Process makes tumors more sensitive to chemotherapy to improve targeted therapy.
A specific type of breast tumor was eradicated in mice by disabling a cancer-causing pathway and administering an immune-molecule-based mop-up therapy, during a recent study at the Perelman School of Medicine at the University of Pennsylvania.
“This line of research is important to future therapy for Her2-positive breast cancers because it defines a way to make the current treatment better and to use less amount of cancer drugs such as Herceptin by an ordered combination use with before interferon-gamma, which is also a clinically used drug,” said coauthor Hongtao Zhang, PhD, a research assistant professor of Pathology and Laboratory Medicine.

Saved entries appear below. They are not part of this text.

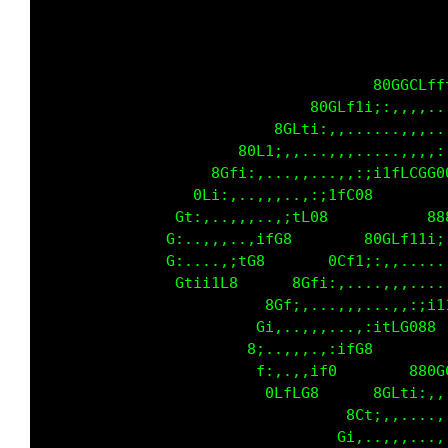
                                     80GGCLff
                              80GLf1i;:,,,,..
                          8GLti:,,......,,,..
                      80L1;,,...,,,.....,,,,:
                   8Gfi:,...,,...,,:;i1fLCGG0
                 0Li:,..,,,..,:;1fC08        
               Gt:,..,,,..,;tL08           88
              G:..,,,..,ifG8        80GLf11i;
              G:....,;tG8       0Cf1;:,,.....
               Gtii1L8      8Gfi:,....,,,....
                         8Gf;,...,,,...,,:;i1
                        Gi,..,,,...,:itLG088 
                       8;..,,,.,:ifG8        
                        f:,.,,if0        880G
                         0LfLG8      8GLti:,,
                                  8Ct;,,....,
                                 Gi,..,,,...,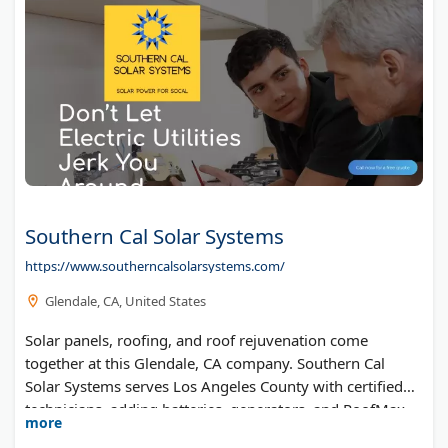
Southern Cal Solar Systems
https://www.southerncalsolarsystems.com/
Glendale, CA, United States
Solar panels, roofing, and roof rejuvenation come
together at this Glendale, CA company. Southern Cal
Solar Systems serves Los Angeles County with certified
technicians, adding batteries, generators, and RoofMax
more
coating to the mix.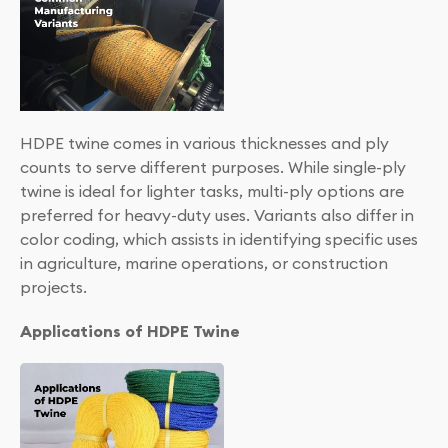
HDPE twine comes in various thicknesses and ply
counts to serve different purposes. While single-ply
twine is ideal for lighter tasks, multi-ply options are
preferred for heavy-duty uses. Variants also differ in
color coding, which assists in identifying specific uses
in agriculture, marine operations, or construction
projects.
Applications of HDPE Twine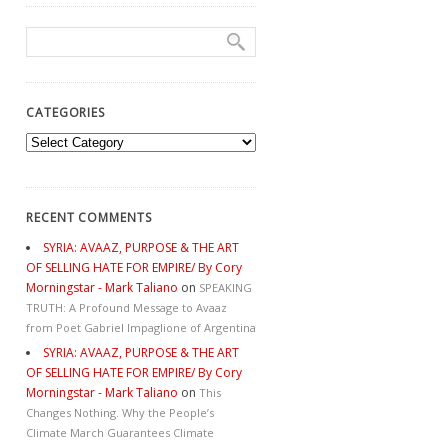
CATEGORIES
Categories
RECENT COMMENTS
SYRIA: AVAAZ, PURPOSE & THE ART
OF SELLING HATE FOR EMPIRE/ By Cory
Morningstar - Mark Taliano
on
SPEAKING
TRUTH: A Profound Message to Avaaz
from Poet Gabriel Impaglione of Argentina
SYRIA: AVAAZ, PURPOSE & THE ART
OF SELLING HATE FOR EMPIRE/ By Cory
Morningstar - Mark Taliano
on
This
Changes Nothing. Why the People’s
Climate March Guarantees Climate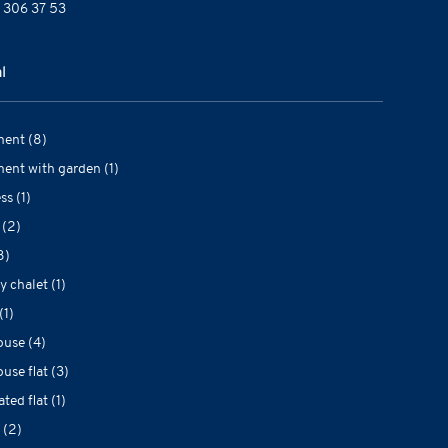
 306 37 53
l
ent (8)
ent with garden (1)
ss (1)
 (2)
8)
y chalet (1)
(1)
use (4)
use flat (3)
ted flat (1)
 (2)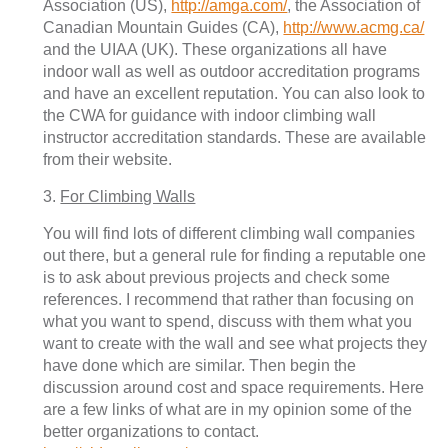
Association (US),
http://amga.com/
, the Association of
Canadian Mountain Guides (CA),
http://www.acmg.ca/
and the UIAA (UK). These organizations all have
indoor wall as well as outdoor accreditation programs
and have an excellent reputation. You can also look to
the CWA for guidance with indoor climbing wall
instructor accreditation standards. These are available
from their website.
3.
For Climbing Walls
You will find lots of different climbing wall companies
out there, but a general rule for finding a reputable one
is to ask about previous projects and check some
references. I recommend that rather than focusing on
what you want to spend, discuss with them what you
want to create with the wall and see what projects they
have done which are similar. Then begin the
discussion around cost and space requirements. Here
are a few links of what are in my opinion some of the
better organizations to contact.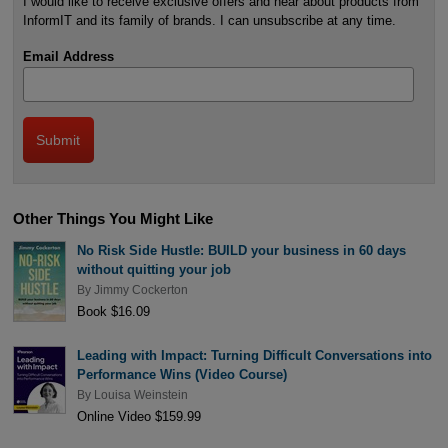
I would like to receive exclusive offers and hear about products from
InformIT and its family of brands. I can unsubscribe at any time.
Email Address
Other Things You Might Like
No Risk Side Hustle: BUILD your business in 60 days
without quitting your job
By
Jimmy Cockerton
Book $16.09
Leading with Impact: Turning Difficult Conversations into
Performance Wins (Video Course)
By
Louisa Weinstein
Online Video $159.99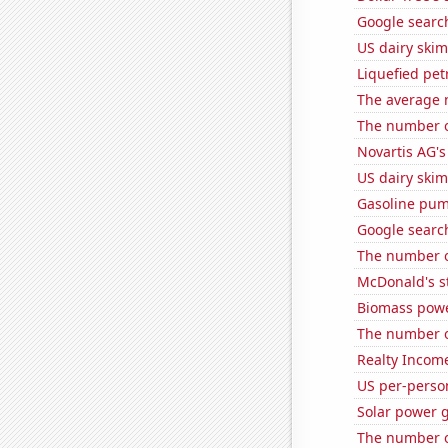
Google search
US dairy skim
Liquefied pe
The average 
The number of
Novartis AG's
US dairy skim
Gasoline pum
Google search
The number o
McDonald's s
Biomass powe
The number o
Realty Income
US per-perso
Solar power 
The number of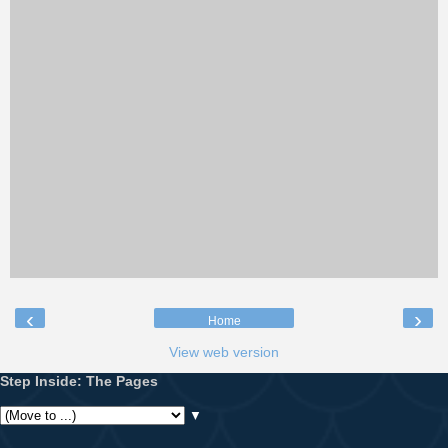
‹
›
Home
View web version
Step Inside: The Pages
▼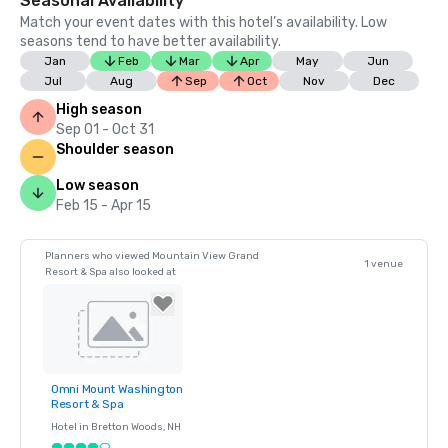
Seasonal Availability
Match your event dates with this hotel’s availability. Low
seasons tend to have better availability.
Jan
Feb
Mar
Apr
May
Jun
Jul
Aug
Sep
Oct
Nov
Dec
High season
Sep 01 - Oct 31
Shoulder season
Low season
Feb 15 - Apr 15
Planners who viewed Mountain View Grand
1 venue
Resort & Spa also looked at
Omni Mount Washington
Removed from
Resort & Spa
favorites
Hotel in
Bretton Woods
, NH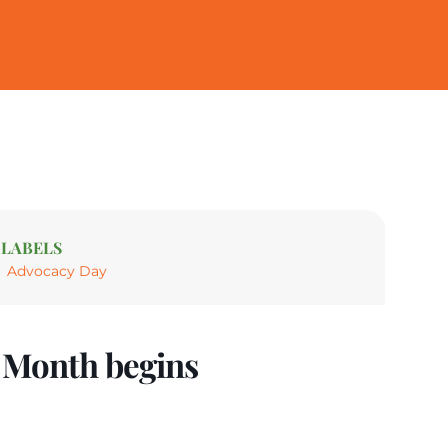
LABELS
Advocacy Day
e Month begins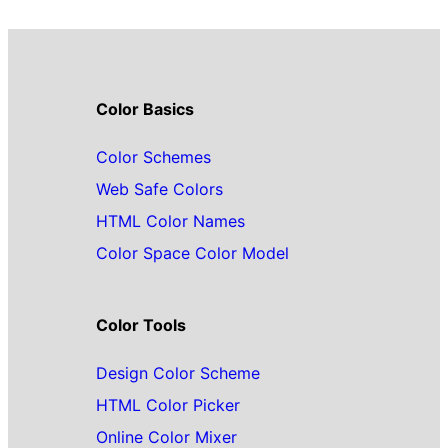
Color Basics
Color Schemes
Web Safe Colors
HTML Color Names
Color Space Color Model
Color Tools
Design Color Scheme
HTML Color Picker
Online Color Mixer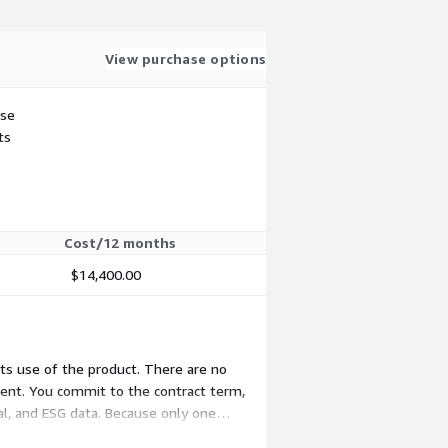
View purchase options
use
ts
Cost/12 months
$14,400.00
nts use of the product. There are no
nent. You commit to the contract term,
al, and ESG data. Because only one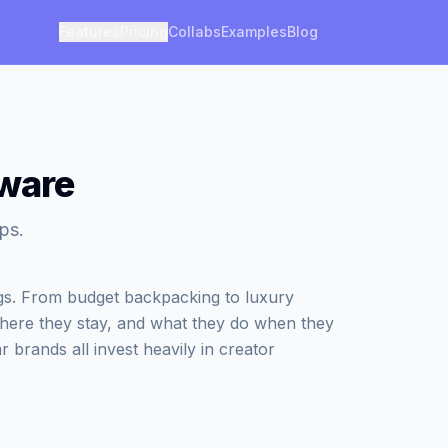
Features
Pricing
Collabs
Examples
Blog
aware
ps.
ngs. From budget backpacking to luxury
where they stay, and what they do when they
r brands all invest heavily in creator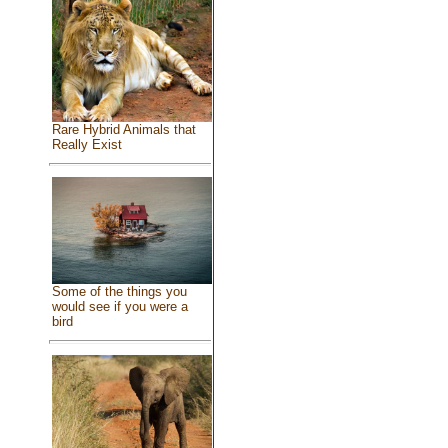
Rare Hybrid Animals that
Really Exist
Some of the things you
would see if you were a
bird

Anti-erbB2/neu monoclonal antibodies (mAbs) only work in 30% of breast cancer patients carrying the amplified target and cost about $100,000 a year.
This type of treatment requires a combination with chemotherapy to increase the proportion of patients it can help.

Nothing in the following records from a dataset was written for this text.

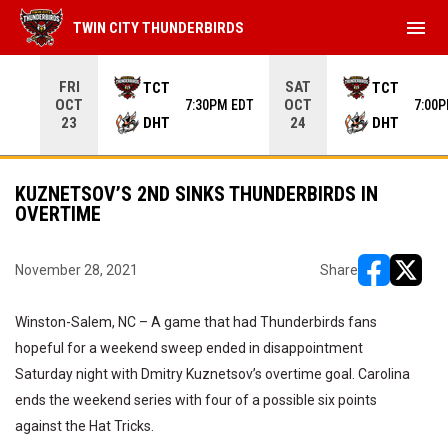
menu
TWIN CITY THUNDERBIRDS
Use your left and right arrow keys to move from game to 
FRI
SAT
TCT
TCT
OCT
OCT
7:30PM EDT
7:00
DHT
DHT
23
24
KUZNETSOV’S 2ND SINKS THUNDERBIRDS IN
OVERTIME
November 28, 2021
Share
opens in ne
opens i
Winston-Salem, NC – A game that had Thunderbirds fans
hopeful for a weekend sweep ended in disappointment
Saturday night with Dmitry Kuznetsov’s overtime goal. Carolina
ends the weekend series with four of a possible six points
against the Hat Tricks.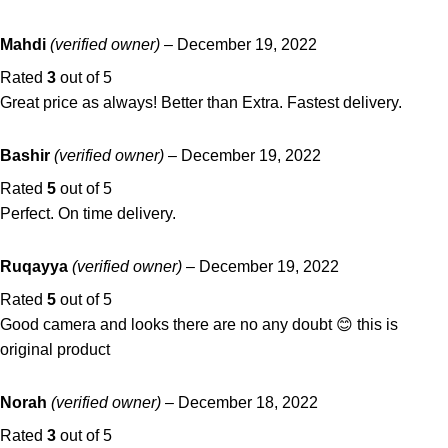
Mahdi
(verified owner)
–
December 19, 2022
Rated
3
out of 5
Great price as always! Better than Extra. Fastest delivery.
Bashir
(verified owner)
–
December 19, 2022
Rated
5
out of 5
Perfect. On time delivery.
Ruqayya
(verified owner)
–
December 19, 2022
Rated
5
out of 5
Good camera and looks there are no any doubt 😊 this is
original product
Norah
(verified owner)
–
December 18, 2022
Rated
3
out of 5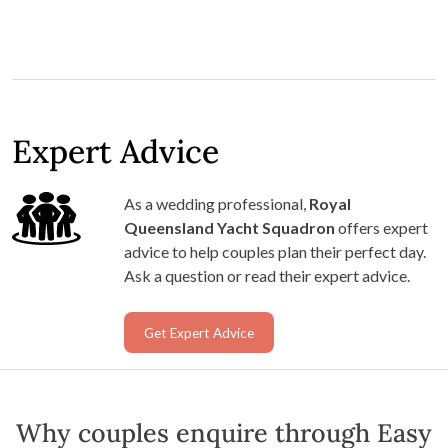
Expert Advice
As a wedding professional,
Royal
Queensland Yacht Squadron
offers expert
advice to help couples plan their perfect day.
Ask a question or read their expert advice.
Get Expert Advice
Why couples enquire through Easy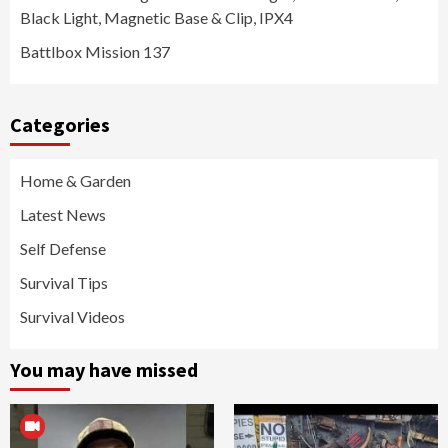
Black Light, Magnetic Base & Clip, IPX4
Battlbox Mission 137
Categories
Home & Garden
Latest News
Self Defense
Survival Tips
Survival Videos
You may have missed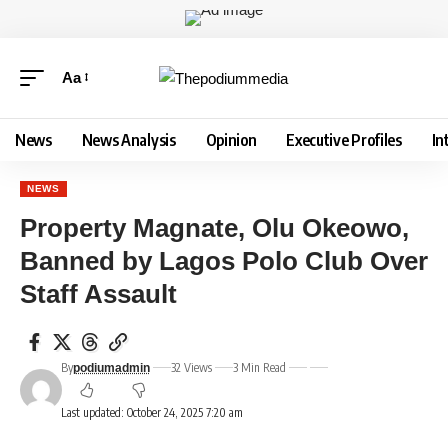
Aa
News
News Analysis
Opinion
Executive Profiles
In
NEWS
Property Magnate, Olu Okeowo,
Banned by Lagos Polo Club Over
Staff Assault
By
32 Views
3 Min Read
podiumadmin
Last updated: October 24, 2025 7:20 am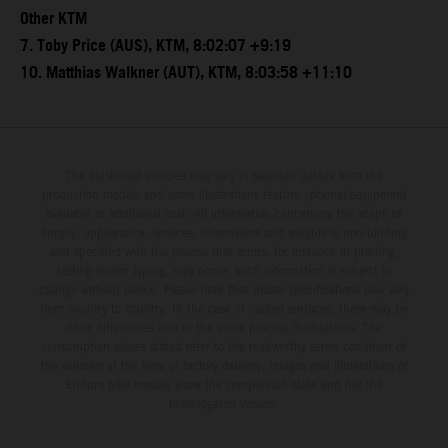
Other KTM
7. Toby Price (AUS), KTM, 8:02:07 +9:19
10. Matthias Walkner (AUT), KTM, 8:03:58 +11:10
The illustrated vehicles may vary in selected details from the
production models and some illustrations feature optional equipment
available at additional cost. All information concerning the scope of
supply, appearance, services, dimensions and weights is non-binding
and specified with the proviso that errors, for instance in printing,
setting and/or typing, may occur; such information is subject to
change without notice. Please note that model specifications may vary
from country to country. In the case of coated surfaces, there may be
color differences due to the usual process fluctuations. The
consumption values stated refer to the roadworthy series condition of
the vehicles at the time of factory delivery. Images and illustrations of
Enduro bike models show the competition state and not the
homologated version.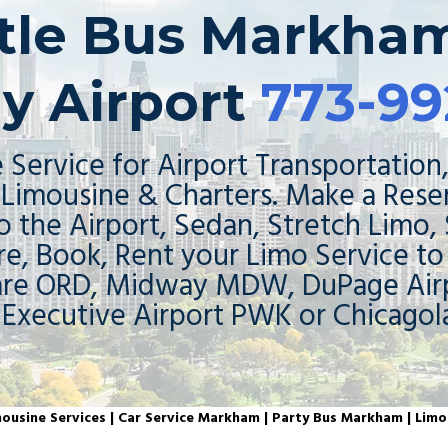
ttle Bus Markham
y Airport
773-99
 Service for Airport Transportation,
Limousine & Charters. Make a Rese
o the Airport, Sedan, Stretch Limo,
re, Book, Rent your Limo Service t
are ORD, Midway MDW, DuPage Airp
 Executive Airport PWK or Chicagol
usine Services | Car Service Markham | Party Bus Markham | Lim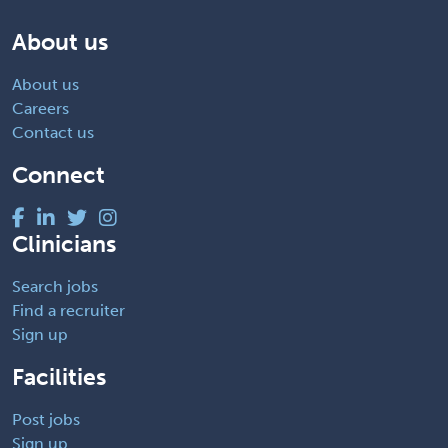
About us
About us
Careers
Contact us
Connect
Clinicians
Search jobs
Find a recruiter
Sign up
Facilities
Post jobs
Sign up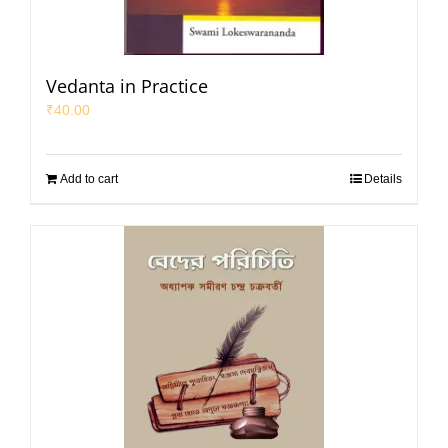
Vedanta in Practice
₹
40.00
Add to cart
Details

The study showed that treatment with Herceptin or lapatanib followed by interferon-gamma significantly improved tumor eradication in mice. The 2-step process works to make the tumors more sensitive to chemotherapy, which is needed to make the targeted therapy work.
“This in turn, reduces the cost of treatment so that individuals previously not able to afford targeted therapy will be able to do so. All of the therapeutic agents used in this preclinical study are approved and we expect to try ordered therapy plus interferon in clinical trials soon,” said Mark Greene, MD, PhD, the John W. Eckman Professor of Medical Science.
When considered for use in humans, the therapy would be beneficial in reducing toxicity because the amount of antibody could be decreased by approximately 66% and chemotherapy by at least 50%.
“We examined the biologic effects of interferon-gamma alone or after anti-erbB2/neu antibody treatment of erbB2-positive cells and mice,” said co-first author Yasuhiro Nagai, PhD, a postdoctoral fellow in the department of Pathology and Laboratory Medicine.
Interferon-gamma is renowned as a cytokine for immunologists but is not used as much by oncologists due to the fact that it has many side effects.
The treatment works by making the tumor cells more susceptible to Her-2 inhibitors so that they can be killed more effectively.
Moreover, the combination therapy works to grow host tumor immunity, which can be a good advantage for this therapy.
A series of experiments that examined breast cancer cell lines and transgenic mice that develop breast cancer as adults showed that interferon-gamma on its own had no effect on tumors.
However, treatment of the tumors with anti-erbB2/neu mAbs with subsequent interferon-gamma led to a considerable inhibition of tumor growth and reduction of tumor size in the mice when combined with chemotherapy.